We all like R – a free statistical package with loads of supporting libraries, one of which is ggplot. I’m fairly new to ggplot but it does seem to produce *very* pretty visualisations. It has built-in the means to add a ribbon to a line plot – say if you want to show standard deviations on a series of points. Unfortunately this only works if you have a series of points, each of which has a matching pair of values specifying for far away the ribbon should be. What if you have 3 sets of values: lower, middle and upper, which don’t necessarily have matching numbers of data points? I had just this issue – here’s how I solved it, and made a visualisation like this:
While writing up a piece of work on multi-objective optimisation recently, I needed to present summary attainment curves graphically. The curves I had were generated from my data using Joshua Knowles’ tool at the link above (I’m calling these curves rather than surfaces because there are only two objectives). These are like Pareto fronts, but subtly different. Say you have done 30 repeat optimisation runs: the 30th attainment curve shows the area of the objective space reached by all 30 runs (so the worst-case performance for your algorithm). The 1st attainment curve shows the region reached by only 1 run (the best-case), and the 15th attainment curve shows the region reached by 15 runs (something like a median performance). I wanted to show these as ribbons on a plot: the median curve represented by a line and the min/max curves shown by a shaded area around the line. Most of the automated ways to do this assume a data frame with std deviations in it, so the boundaries of the ribbon have the same number of points as the line – but different attainment curves can have different numbers of points.

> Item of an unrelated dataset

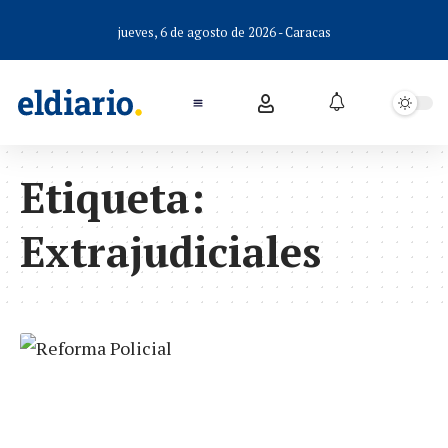
jueves, 6 de agosto de 2026 - Caracas
Etiqueta:
Extrajudiciales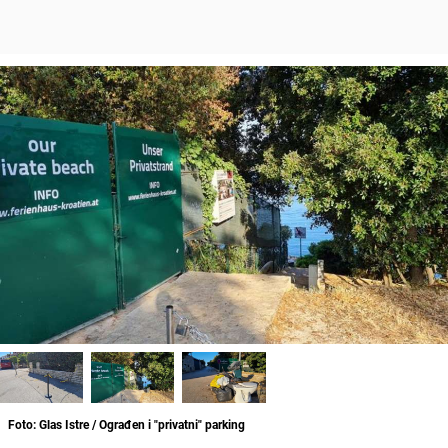
Foto: Glas Istre / Ograđen i "privatni" parking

The solution was to draw two shaded polygons, bounded by the min/median curves and the median/max curves. To do this, we need to reverse the points in one of the curves, so we can go “down+right” with one curve, then back “up+left” with the other one. We then add the median curve as an ordinary line plot on top afterwards.
First up, here’s the full example code. If you want to try this yourself you’ll need the example data I’ve provided attcurve_data.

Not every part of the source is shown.